Maple Sriracha Bagel

Baker Saranee Meungfoo of Tomorrow Bagel | Los Angeles
Yield: 2 dozen bagels


Adapted by StarChefs | january 2024

INGREDIENTS

Sourdough Starter:
100 grams starter
100 grams all-purpose flour

Dough:
1.225 kilograms bread flour
24 grams kosher salt

Sriracha Maple Syrup:
1 cup maple syrup
½ cup sriracha

METHOD

For the Sourdough Starter:
In an airtight container, combine sourdough starter and 100 grams of water. Stir in flour until well combined. Let sit 12 hours, or until the mixture has doubled in volume.

For the Dough:
In a large mixing bowl, combine bread flour and salt. Set aside. In a separate bowl, combine 300 grams active Sourdough Starter and 550 grams water. Fold in flour-salt mixture. Knead by hand until dough is smooth and passes the windowpane test. Cover with a wet towel and let proof2 hours, or until dough has doubled in size. Deflate the dough and divide into 24 balls. Let rest 10 minutes. On a work surface, roll each ball into a 9-inch long log. Wrap both ends around your hand, then roll against the surface to attach ends together. Transfer to a floured sheet tray. Cover with a wet towel and refrigerate 36 hours.
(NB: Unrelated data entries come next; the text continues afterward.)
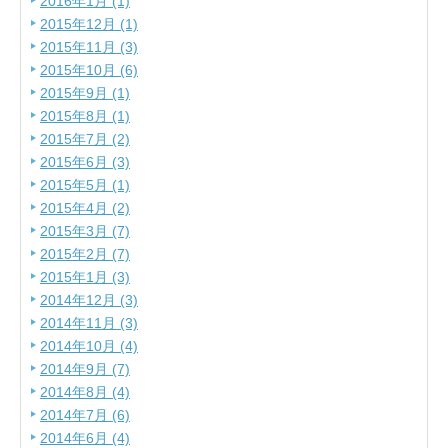
2016年1月 (1)
2015年12月 (1)
2015年11月 (3)
2015年10月 (6)
2015年9月 (1)
2015年8月 (1)
2015年7月 (2)
2015年6月 (3)
2015年5月 (1)
2015年4月 (2)
2015年3月 (7)
2015年2月 (7)
2015年1月 (3)
2014年12月 (3)
2014年11月 (3)
2014年10月 (4)
2014年9月 (7)
2014年8月 (4)
2014年7月 (6)
2014年6月 (4)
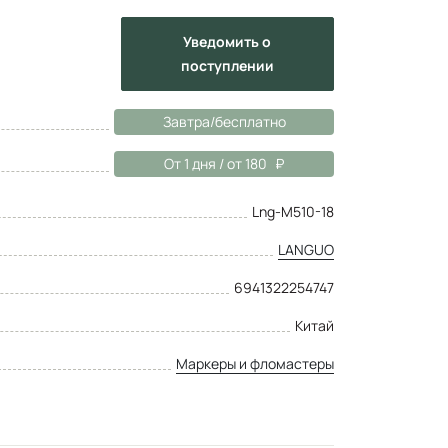
Уведомить
о
поступлении
Завтра/бесплатно
От 1 дня / от 180
Lng-M510-18
LANGUO
6941322254747
Китай
Маркеры и фломастеры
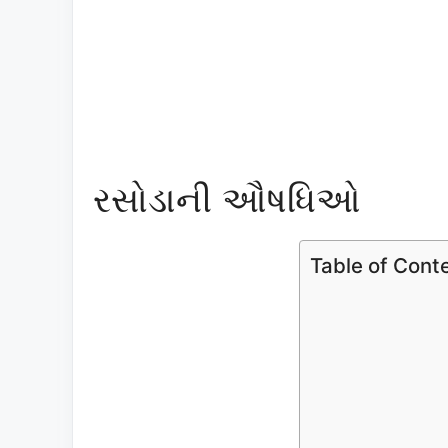
રસોડાની ઔષધિઓ
Table of Cont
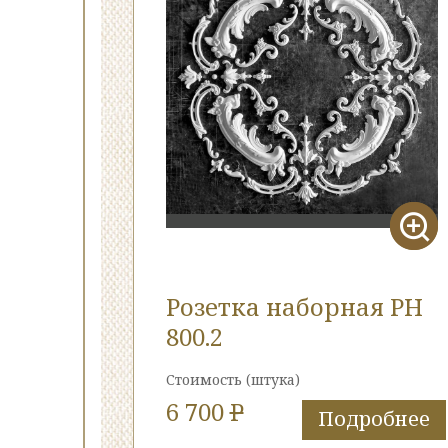
Розетка наборная РН
800.2
Стоимость
(штука)
6 700
P
Подробнее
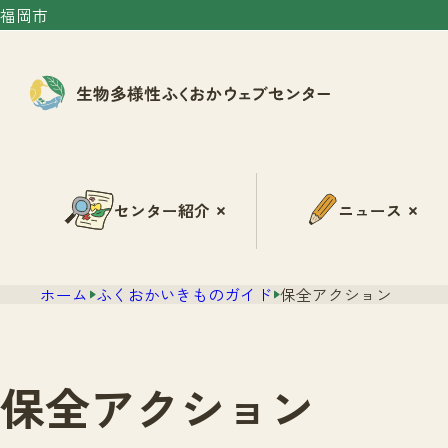
福岡市
センター紹介
ニュース
ホーム
ふくおかいきものガイド
保全アクション
保全アクション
For the Sriracha Maple Syrup:
In a mixing bowl, combine all ingredients. Transfer to an airtight container and refrigerate.

To Assemble and Serve:
Let Dough sit 1 hour at room temperature. Heat oven to 450­°F. Bring a large pot of water to a boil. Once boiling, add Dough, making careful not to overcrowd the pot. Boil 1 minute on each side. Remove from water and immediately brush with Sriracha Maple Syrup. Transfer bagels to a sheet tray and bake 10 minutes, or until golden brown.